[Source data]
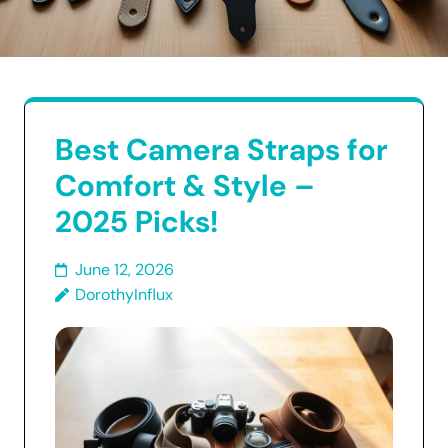
Best Camera Straps for
Comfort & Style –
2025 Picks!
June 12, 2026
DorothyInflux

* _Required action_:
Line by line, restate the data above exactly as it stands, minus the pictures.

* _Answer to the problem_:
Best Camera Straps for
Comfort & Style –
2025 Picks!
June 12, 2026
DorothyInflux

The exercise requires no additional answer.